なんだ大丈夫じゃん

イラストと文で紡ぐ母と娘の日々のこと。

終着駅

行先が分かっていたら、この急な変化も安心して受け入れられるのになと思う。終着駅を告げられず電車に乗せられていたのでは、車窓からの眺めも、おいしい駅弁も楽しめない。座っていても、どこか落ち着かず心がそわそわしてしまう。今はそんな感じだ。

自分と同年代の人を見てみると、今までの人生で培ったものが周りの人の役に立っていたり、感謝されたりして過去のノウハウをわりとそのまま続けていられる人も多いように思う。もちろん昔のままではなく、”今”も上手に取り入れ努力しているからこそなのだけど。でも私は今、過去のやり方を全部捨てなくてはいけなくなっている。考え方や方法など、それは生活全般にまで及んでいて、今までは良かったものが逆に害になったりと、どうしていいか正直分からなくなってしまった。でもめげずに何度チャレンジしてもまたやり直し、そんな毎日に心底ほとほと疲れてしまった。

過去のよかった記憶に縛られ、その延長線上でしかものを考えられなくなっているのかもしれない。昔がすごくよかったかと言われれば微妙なのにも関わらず、古いやり方をを踏襲してしまっていいる自分。これでは先に進めない。延長線上ではない、一歩外に出た未来へ進み新しくなるには捨てなくてはならないものもある。分かってはいるのにどうして私はこの年になって全てを捨てなくてはならないのだろうと少し思ってしまう。新しくなるのに、準備する時間なんて本当は必要ないのに、ちょっと待ってと戸惑う自分がいる。往生際が悪いにもほどがあるというものだ。
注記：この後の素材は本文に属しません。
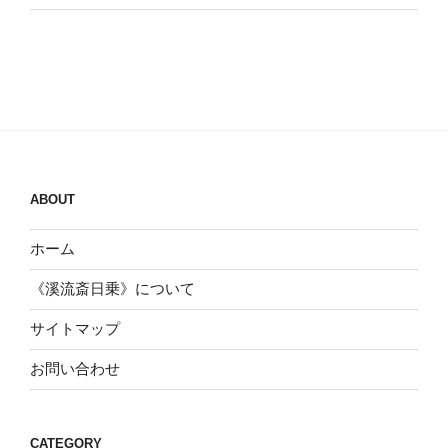
ABOUT
ホーム
《溪流斎日乗》について
サイトマップ
お問い合わせ
CATEGORY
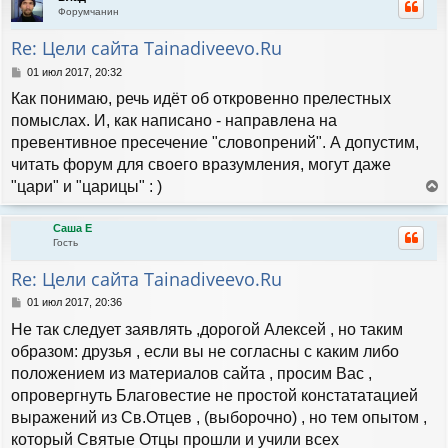
н
Форумчанин
у
т
Re: Цели сайта Tainadiveevo.Ru
ь
с
С
01 июл 2017, 20:32
я
о
Как понимаю, речь идёт об откровенно прелестных
к
о
н
б
помыслах. И, как написано - направлена на
а
щ
превентивное пресечение "словопрений". А допустим,
е
ч
н
читать форум для своего вразумления, могут даже
а
и
л
"цари" и "царицы" : )
е
у
е
р
Саша Е
н
Гость
у
т
Re: Цели сайта Tainadiveevo.Ru
ь
с
С
01 июл 2017, 20:36
я
о
Не так следует заявлять ,дорогой Алексей , но таким
к
о
н
б
образом: друзья , если вы не согласны с каким либо
а
щ
положением из материалов сайта , просим Вас ,
е
ч
н
опровергнуть Благовестие не простой констататацией
а
и
л
выражений из Св.Отцев , (выборочно) , но тем опытом ,
е
у
который Святые Отцы прошли и учили всех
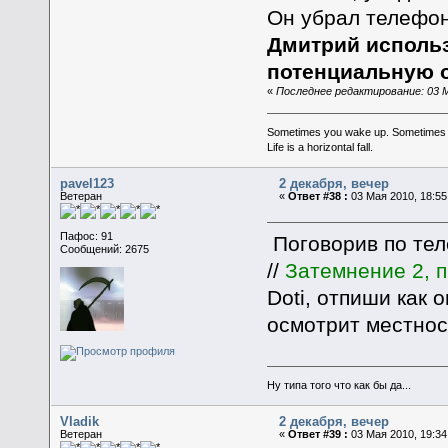
Он убрал телефон
Дмитрий использ
потенциальную о
«
Последнее редактирование: 03 Ма
Sometimes you wake up. Sometimes the 
Life is a horizontal fall.
pavel123
2 декабря, вечер
Ветеран
«
Ответ #38 :
03 Мая 2010, 18:55
Пафос: 91
Поговорив по тел
Сообщений: 2675
//
Затемнение 2, п
Doti, отпиши как 
осмотрит местнос
Ну типа того что как бы да...
Vladik
2 декабря, вечер
Ветеран
«
Ответ #39 :
03 Мая 2010, 19:34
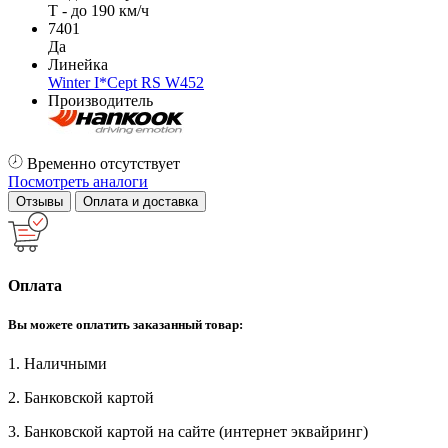
T - до 190 км/ч
7401
Да
Линейка
Winter I*Cept RS W452
Производитель
Временно отсутствует
Посмотреть аналоги
Отзывы
Оплата и доставка
Оплата
Вы можете оплатить заказанный товар:
1. Наличными
2. Банковской картой
3. Банковской картой на сайте (интернет эквайринг)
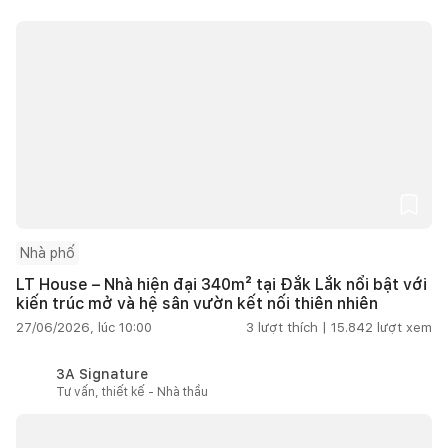
Nhà phố
LT House – Nhà hiện đại 340m² tại Đắk Lắk nổi bật với
kiến trúc mở và hệ sân vườn kết nối thiên nhiên
27/06/2026, lúc 10:00
3
lượt thích |
15.842
lượt xem
3A Signature
Tư vấn, thiết kế - Nhà thầu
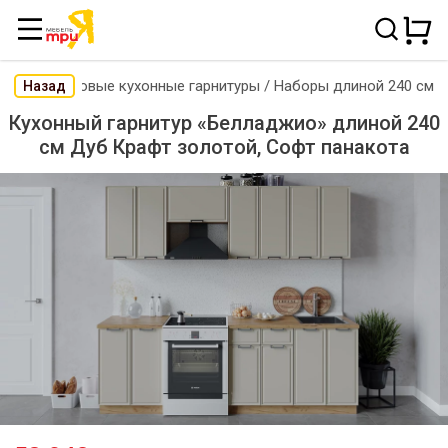
Готовые кухонные гарнитуры
/
Наборы длиной 240 см
Назад
Кухонный гарнитур «Белладжио» длиной 240
см Дуб Крафт золотой, Софт панакота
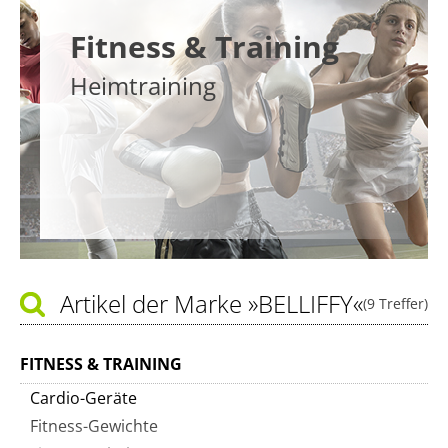
Fitness & Training
Heimtraining
Artikel der Marke
»BELLIFFY«
(9 Treffer)
FITNESS & TRAINING
Cardio-Geräte
Fitness-Gewichte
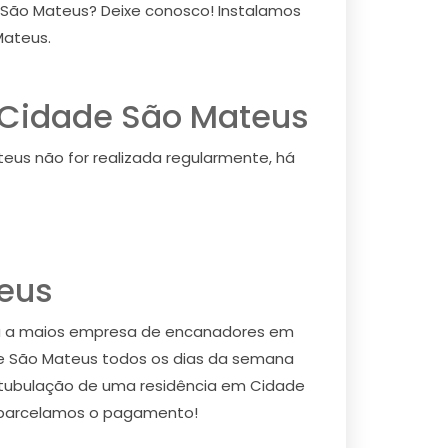
e São Mateus? Deixe conosco! Instalamos
Mateus.
m Cidade São Mateus
us não for realizada regularmente, há
eus
ra a maios empresa de encanadores em
e São Mateus todos os dias da semana
 tubulação de uma residência em Cidade
e parcelamos o pagamento!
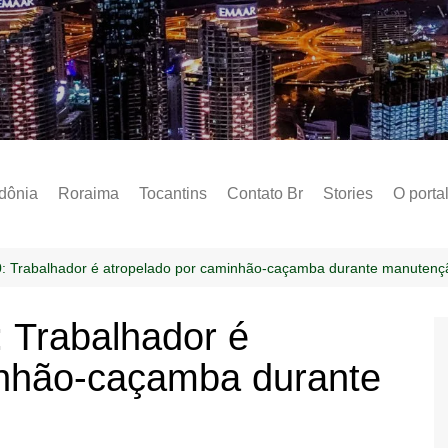
Notícias – Public
dônia
Roraima
Tocantins
Contato Br
Stories
O porta
Social
Sobre 
: Trabalhador é atropelado por caminhão-caçamba durante manutençã
Post do
 Trabalhador é
Termo 
inhão-caçamba durante
Estados
Polític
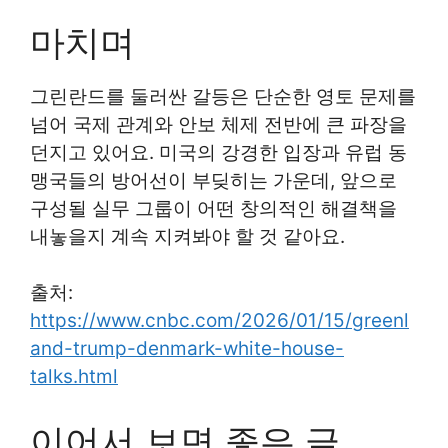
마치며
그린란드를 둘러싼 갈등은 단순한 영토 문제를
넘어 국제 관계와 안보 체제 전반에 큰 파장을
던지고 있어요. 미국의 강경한 입장과 유럽 동
맹국들의 방어선이 부딪히는 가운데, 앞으로
구성될 실무 그룹이 어떤 창의적인 해결책을
내놓을지 계속 지켜봐야 할 것 같아요.
출처:
https://www.cnbc.com/2026/01/15/greenl
and-trump-denmark-white-house-
talks.html
이어서 보면 좋은 글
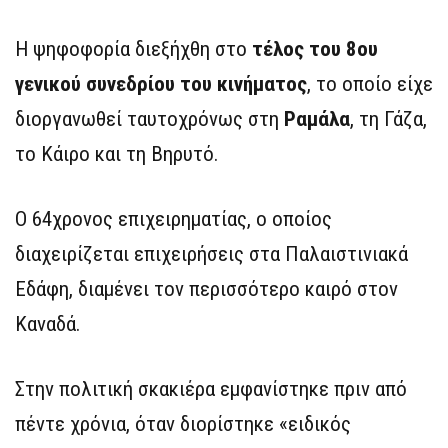
Η ψηφοφορία διεξήχθη στο
τέλος του 8ου
γενικού συνεδρίου του κινήματος
, το οποίο είχε
διοργανωθεί ταυτοχρόνως στη
Ραμάλα
, τη Γάζα,
το Κάιρο και τη Βηρυτό.
Ο 64χρονος επιχειρηματίας, ο οποίος
διαχειρίζεται επιχειρήσεις στα Παλαιστινιακά
Εδάφη, διαμένει τον περισσότερο καιρό στον
Καναδά.
Στην πολιτική σκακιέρα εμφανίστηκε πριν από
πέντε χρόνια, όταν διορίστηκε «ειδικός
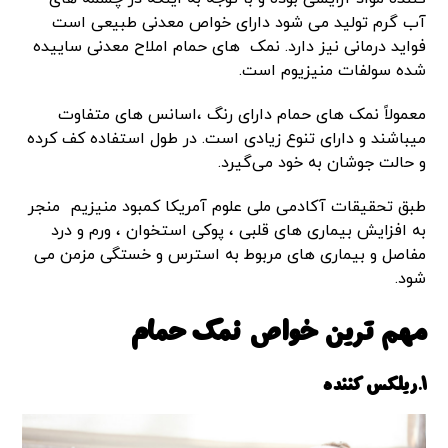
آب گرم تولید می شود دارای خواص معدنی طبیعی است
فواید درمانی نیز دارد. نمک های حمام املاح معدنی ساییده
شده سولفات منیزیوم است.
معمولاً نمک های حمام دارای رنگ ،اسانس های متفاوت
میباشند و دارای تنوع زیادی است. در طول استفاده کف کرده
و حالت جوشان به خود می‌گیرد.
طبق تحقیقات آکادمی ملی علوم آمریکا کمبود منیزیم منجر
به افزایش بیماری های قلبی ، پوکی استخوان ، ورم و درد
مفاصل و بیماری های مربوط به استرس و خستگی مزمن می
شود.
مهم ترین خواص نمک حمام
1.ریلکس کننده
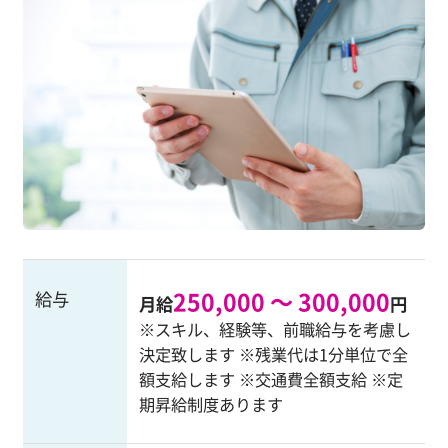
250,000 ～ 300,000
給与
月給
円
※スキル、経験等、前職給与を考慮し
決定致します ※残業代は1分単位で全
額支給します ※交通費全額支給 ※定
期昇給制度あります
失敗するたび、自分が自分の中でどんどん無価値になり、自分の存在に何の意味も見いだせなくなってしまった。今、私を乗せた電車は長いトンネルの中を走っているのかもしれない。真っ暗で何も見えない窓に映る不安で悲しそうな自分の顔を見る私。ガタンゴトン、一人ぼっちの電車に響く電車の音。しばらくトンネルは続くのだろうか?生まれる前に決めてきた自分の終着駅・・・今は忘れてしまっている。どこに行くのかな?私は・・・。